Despite the assertion in March 2020 by Parliamentary Healthcare Committee Chair Mykhailo Radutskiy that “there will be no postponement,” there has indeed been postponement of the secondary phase through neglect. Technically, the law still stands, but due to the weak leadership of PM Denys Shmyhal’s Cabinet of Ministers, only a handful of hospitals have been brave enough to move forward with the transformation envisioned in the law. There has been no direction from the top, no strategy, and no vision to implement. Now, as the coronavirus crisis grows increasingly acute in Ukraine, the wisdom of King Solomon rings particularly true: “Where there is no vision, the people perish.”
The current statistics underline the scale of the crisis.
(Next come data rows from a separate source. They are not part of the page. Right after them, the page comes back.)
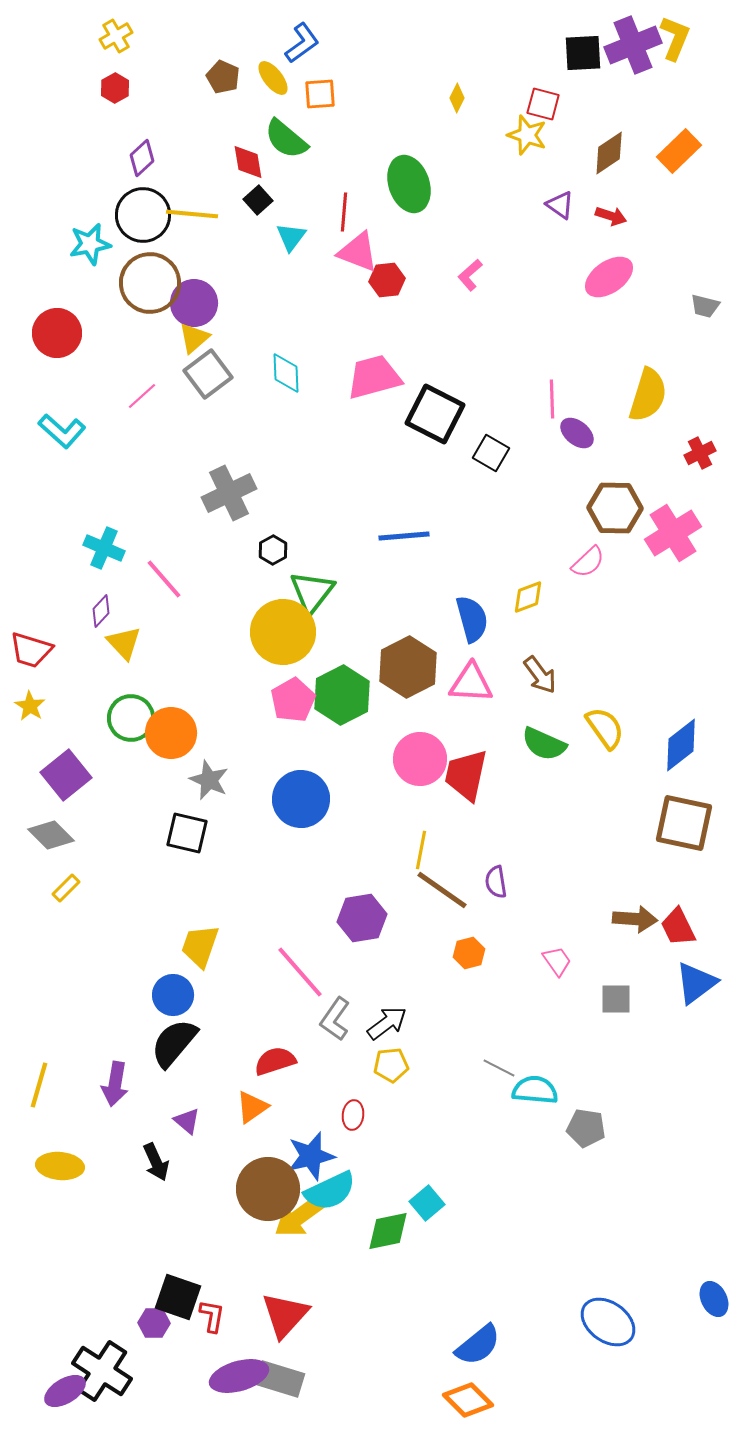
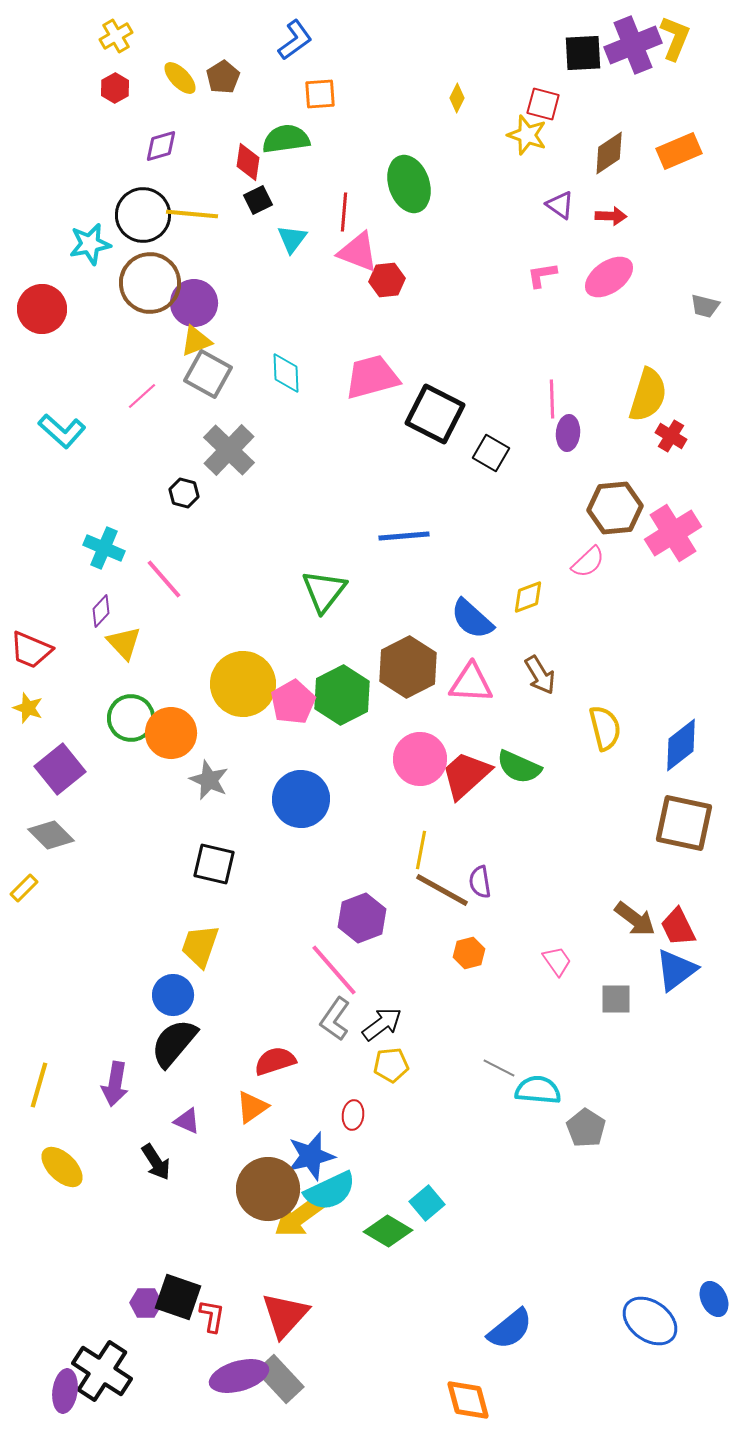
blue L-shape at (302, 43): moved 7 px left, 3 px up
brown pentagon at (223, 77): rotated 16 degrees clockwise
yellow ellipse at (273, 78): moved 93 px left; rotated 6 degrees counterclockwise
green semicircle at (286, 139): rotated 132 degrees clockwise
orange rectangle at (679, 151): rotated 21 degrees clockwise
purple diamond at (142, 158): moved 19 px right, 12 px up; rotated 27 degrees clockwise
red diamond at (248, 162): rotated 18 degrees clockwise
black square at (258, 200): rotated 16 degrees clockwise
red arrow at (611, 216): rotated 16 degrees counterclockwise
cyan triangle at (291, 237): moved 1 px right, 2 px down
pink L-shape at (470, 275): moved 72 px right; rotated 32 degrees clockwise
red circle at (57, 333): moved 15 px left, 24 px up
yellow triangle at (194, 338): moved 2 px right, 3 px down; rotated 20 degrees clockwise
gray square at (208, 374): rotated 24 degrees counterclockwise
pink trapezoid at (374, 377): moved 2 px left
purple ellipse at (577, 433): moved 9 px left; rotated 56 degrees clockwise
red cross at (700, 453): moved 29 px left, 17 px up; rotated 32 degrees counterclockwise
gray cross at (229, 493): moved 43 px up; rotated 20 degrees counterclockwise
brown hexagon at (615, 508): rotated 6 degrees counterclockwise
black hexagon at (273, 550): moved 89 px left, 57 px up; rotated 16 degrees counterclockwise
green triangle at (312, 592): moved 12 px right, 1 px up
blue semicircle at (472, 619): rotated 147 degrees clockwise
yellow circle at (283, 632): moved 40 px left, 52 px down
red trapezoid at (31, 650): rotated 6 degrees clockwise
brown arrow at (540, 675): rotated 6 degrees clockwise
pink pentagon at (293, 700): moved 2 px down
yellow star at (30, 706): moved 2 px left, 2 px down; rotated 12 degrees counterclockwise
yellow semicircle at (605, 728): rotated 21 degrees clockwise
green semicircle at (544, 744): moved 25 px left, 23 px down
purple square at (66, 775): moved 6 px left, 6 px up
red trapezoid at (466, 775): rotated 36 degrees clockwise
black square at (187, 833): moved 27 px right, 31 px down
purple semicircle at (496, 882): moved 16 px left
yellow rectangle at (66, 888): moved 42 px left
brown line at (442, 890): rotated 6 degrees counterclockwise
purple hexagon at (362, 918): rotated 12 degrees counterclockwise
brown arrow at (635, 919): rotated 33 degrees clockwise
pink line at (300, 972): moved 34 px right, 2 px up
blue triangle at (696, 983): moved 20 px left, 13 px up
black arrow at (387, 1023): moved 5 px left, 1 px down
cyan semicircle at (535, 1090): moved 3 px right
purple triangle at (187, 1121): rotated 16 degrees counterclockwise
gray pentagon at (586, 1128): rotated 24 degrees clockwise
black arrow at (156, 1162): rotated 9 degrees counterclockwise
yellow ellipse at (60, 1166): moved 2 px right, 1 px down; rotated 39 degrees clockwise
green diamond at (388, 1231): rotated 42 degrees clockwise
blue ellipse at (608, 1322): moved 42 px right, 1 px up
purple hexagon at (154, 1323): moved 8 px left, 20 px up
blue semicircle at (478, 1345): moved 32 px right, 16 px up
gray rectangle at (280, 1379): rotated 30 degrees clockwise
purple ellipse at (65, 1391): rotated 51 degrees counterclockwise
orange diamond at (468, 1400): rotated 30 degrees clockwise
When Maksym Stepanov took over as Ukraine’s Minister of Health on March 30, 2020, the daily number of Covid cases was 73 and there were 548 cases in total. After more than seven months of Stepanov leading Ukraine’s response to the pandemic, the country is now registering over 10,000 Covid cases every day.
Each week, the Ministry of Health conjures up new ideas to slow the spread of the pandemic. Stepanov’s latest prescription was to ban dining inside restaurants on weekends (but not during weekdays). The government’s present response is clearly feeble. Indeed, recent news of Stepanov’s own Covid infection serves as a sad indictment of this failure to control the crisis.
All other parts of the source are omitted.